Вертѣвшiй колесо мальчикъ взялъ изъ угла палку и показалъ, какъ надо дѣйствовать. Въ заднемъ углу двора они вылили помои въ яму, и мальчикъ сказалъ:
— Здоровый ты… Какъ тебя звать?.. Сенька?…. А меня Васька. А хозяина „Рыжимъ“ зовутъ, только ты не фискаль… Объ стѣнку умѣешь играть? Ужли не умѣешь?!.. Плевое дѣло. Тебѣ отецъ денегъ далъ?
— Да, пятачокъ…
— Ну, вотъ въ воскресенье сыграемъ. Я тебѣ и въ три листика покажу. Ты деревенскiй?
— Да. У насъ земля есть въ „Хворовкѣ“…
— А я изъ шпитательнаго… Отецъ тебя бьетъ?..
— А за что?..
— Ну, вотъ… такъ… мало ли…
— Нѣтъ. Такъ потаскаетъ разокъ, а то ничего…
— Ужли не билъ? ишь ты… А Рыжiй нашъ злющiй… Каждый день выволочка. Сгребетъ за волосы… такой чертъ…

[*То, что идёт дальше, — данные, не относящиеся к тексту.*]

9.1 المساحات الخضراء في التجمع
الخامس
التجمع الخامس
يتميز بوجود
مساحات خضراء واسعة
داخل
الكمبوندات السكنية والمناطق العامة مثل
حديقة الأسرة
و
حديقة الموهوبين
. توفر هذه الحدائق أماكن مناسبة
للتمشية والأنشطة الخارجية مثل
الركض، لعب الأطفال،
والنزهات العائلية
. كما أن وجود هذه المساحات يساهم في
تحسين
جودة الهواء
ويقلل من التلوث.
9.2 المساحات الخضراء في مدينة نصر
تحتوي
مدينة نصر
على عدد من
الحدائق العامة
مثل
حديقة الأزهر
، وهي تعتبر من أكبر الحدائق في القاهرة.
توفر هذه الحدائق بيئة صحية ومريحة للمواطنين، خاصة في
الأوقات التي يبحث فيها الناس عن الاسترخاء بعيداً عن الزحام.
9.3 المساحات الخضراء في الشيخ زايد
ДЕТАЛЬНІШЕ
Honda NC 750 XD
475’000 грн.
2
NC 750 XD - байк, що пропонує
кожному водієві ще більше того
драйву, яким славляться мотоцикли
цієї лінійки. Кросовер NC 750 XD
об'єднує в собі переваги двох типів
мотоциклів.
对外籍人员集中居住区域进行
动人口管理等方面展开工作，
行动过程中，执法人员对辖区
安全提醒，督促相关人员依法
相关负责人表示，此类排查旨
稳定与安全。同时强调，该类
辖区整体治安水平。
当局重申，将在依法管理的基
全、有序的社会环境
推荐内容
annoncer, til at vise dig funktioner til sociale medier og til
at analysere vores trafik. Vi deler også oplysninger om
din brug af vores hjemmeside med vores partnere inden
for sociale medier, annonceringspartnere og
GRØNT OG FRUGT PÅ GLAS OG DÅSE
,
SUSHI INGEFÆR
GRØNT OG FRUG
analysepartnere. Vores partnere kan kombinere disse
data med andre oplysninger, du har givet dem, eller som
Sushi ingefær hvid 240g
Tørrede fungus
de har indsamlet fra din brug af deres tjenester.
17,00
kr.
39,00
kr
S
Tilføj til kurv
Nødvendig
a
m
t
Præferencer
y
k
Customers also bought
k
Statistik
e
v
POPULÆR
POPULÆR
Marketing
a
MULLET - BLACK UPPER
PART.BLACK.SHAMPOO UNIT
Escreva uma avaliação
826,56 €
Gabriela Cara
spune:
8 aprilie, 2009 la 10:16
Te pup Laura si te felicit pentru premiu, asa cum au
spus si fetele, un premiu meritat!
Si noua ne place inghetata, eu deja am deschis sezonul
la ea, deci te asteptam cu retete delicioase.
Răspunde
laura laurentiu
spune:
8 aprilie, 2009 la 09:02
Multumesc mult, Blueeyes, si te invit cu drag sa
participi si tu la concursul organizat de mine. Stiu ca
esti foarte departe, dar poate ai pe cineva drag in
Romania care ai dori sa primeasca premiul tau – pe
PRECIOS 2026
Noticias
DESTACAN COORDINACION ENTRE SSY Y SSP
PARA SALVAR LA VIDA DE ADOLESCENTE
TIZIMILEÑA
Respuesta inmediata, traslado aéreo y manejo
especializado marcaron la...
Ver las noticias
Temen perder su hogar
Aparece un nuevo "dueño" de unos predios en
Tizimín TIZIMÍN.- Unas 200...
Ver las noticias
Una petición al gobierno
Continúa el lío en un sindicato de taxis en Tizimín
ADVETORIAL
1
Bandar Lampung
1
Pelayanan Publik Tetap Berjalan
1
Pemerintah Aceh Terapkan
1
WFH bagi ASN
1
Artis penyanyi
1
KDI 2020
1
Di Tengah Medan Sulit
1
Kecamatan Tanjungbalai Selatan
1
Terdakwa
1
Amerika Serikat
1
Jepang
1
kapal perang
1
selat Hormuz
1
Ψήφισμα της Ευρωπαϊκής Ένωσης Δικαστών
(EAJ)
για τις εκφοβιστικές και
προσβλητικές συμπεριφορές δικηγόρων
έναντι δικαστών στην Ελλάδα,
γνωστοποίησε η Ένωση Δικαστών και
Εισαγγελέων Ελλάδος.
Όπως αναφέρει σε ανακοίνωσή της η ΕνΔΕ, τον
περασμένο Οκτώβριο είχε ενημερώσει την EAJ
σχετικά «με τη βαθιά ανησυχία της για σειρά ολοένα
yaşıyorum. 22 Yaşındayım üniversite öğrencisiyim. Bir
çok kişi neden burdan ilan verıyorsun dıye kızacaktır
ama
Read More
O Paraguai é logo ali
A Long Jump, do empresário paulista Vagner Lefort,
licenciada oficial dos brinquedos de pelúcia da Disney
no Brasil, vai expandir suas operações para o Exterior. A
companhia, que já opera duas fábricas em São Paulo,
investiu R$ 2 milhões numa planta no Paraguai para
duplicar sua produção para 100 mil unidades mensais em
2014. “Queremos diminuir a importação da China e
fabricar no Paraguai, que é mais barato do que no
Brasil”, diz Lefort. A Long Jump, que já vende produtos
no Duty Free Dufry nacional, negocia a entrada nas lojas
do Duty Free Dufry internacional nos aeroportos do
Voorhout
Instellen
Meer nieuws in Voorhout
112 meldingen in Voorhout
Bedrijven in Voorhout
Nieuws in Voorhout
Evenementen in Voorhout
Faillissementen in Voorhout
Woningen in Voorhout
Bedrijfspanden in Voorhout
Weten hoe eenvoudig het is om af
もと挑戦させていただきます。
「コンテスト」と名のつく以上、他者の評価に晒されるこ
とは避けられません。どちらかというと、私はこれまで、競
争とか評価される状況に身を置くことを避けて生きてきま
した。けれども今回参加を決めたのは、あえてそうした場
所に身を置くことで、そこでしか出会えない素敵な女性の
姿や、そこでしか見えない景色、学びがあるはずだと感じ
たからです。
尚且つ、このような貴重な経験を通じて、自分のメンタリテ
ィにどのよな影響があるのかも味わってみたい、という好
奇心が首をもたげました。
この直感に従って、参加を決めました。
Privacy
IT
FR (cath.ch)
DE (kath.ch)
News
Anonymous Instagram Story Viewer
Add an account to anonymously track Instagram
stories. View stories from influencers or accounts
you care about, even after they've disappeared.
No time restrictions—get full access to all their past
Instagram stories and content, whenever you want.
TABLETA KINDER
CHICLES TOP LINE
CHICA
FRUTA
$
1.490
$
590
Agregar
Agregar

Сеня слушалъ Ваську и думалъ: зачѣмъ отдалъ его отецъ къ хозяину?
Глава VI. У колеса
Первыя недѣли были особенно тяжелы. Не легко было привыкнуть къ новымъ порядкамъ; приходилось быть на чеку, не пропустить, среди ужаснаго шума, хозяйскаго окрика и летѣть по первому зову. Въ программу пятилѣтняго „ученья“ входили неизмѣнные подзатыльники, безъ чего, казалось, не могла бы дѣйствовать мастерская. Иванъ Максимычъ давалъ тычки и подзатыльники между дѣломъ и какъ-то машинально; хозяйка больше прибѣгала къ „таскѣ“. День принадлежалъ Ивану Максимычу, вечеръ — хозяйкѣ, вѣчно кашлявшей и страдавшей зубами.
— Лопать-то лопаешь хозяйское, а за самоваромъ, дьяволенокъ, не доглядѣлъ!..
И Сеня получалъ „таску“.
— У, каторжный! хоть бы сдохли вы всѣ, окаянные!.. Дѣвчонка оборалась, а онъ и ухомъ не ведетъ…
Следовала энергичная „выволочка“.
— А меня утюгомъ какъ двинетъ, вотъ въ самое это мѣсто, — показалъ Васька ожогъ на щекѣ. — Такая вѣдьма…
Съ утра и до глубокой ночи нельзя было присѣсть отдохнуть: приходилось бѣгать въ булочную за хлѣбомъ, гдѣ всегда давали „привѣсокъ“ сладкаго, обыкновенно съѣдавшiйся дорогой; въ мясную и на рынокъ съ хозяйкой, на бассейнъ за водой, въ желѣзныя и москальныя лавки; приходилось два раза въ недѣлю нести въ „городъ“ товаръ — кастрюли и самовары.
Но, кромѣ этихъ работъ, была и еще работа спецiальная.
Посрединѣ мастерской стояло большое, или, какъ говорилъ Васька, “чортово“ колесо, — приводъ съ бѣгающей по немъ широкой кожаной лентой. Лента эта вертѣла длинную желѣзную палку съ колесиками, отъ которыхъ шли ремешки къ станкамъ. Къ этому-то колесу, въ качествѣ двигателя, и былъ приставленъ Сеня.
— Колесо!.. — кричалъ мастеръ.
Сеня повисалъ на ручкѣ привода, колесо медленно повертывалось съ унылымъ пискомъ, и маленькiе станочки и точилки-полировщики начинали жужжать. Первое время Сеню очень занимала эта работа: онъ одинъ давалъ жизнь мастерской, заставлялъ жужжать и вертѣться станки.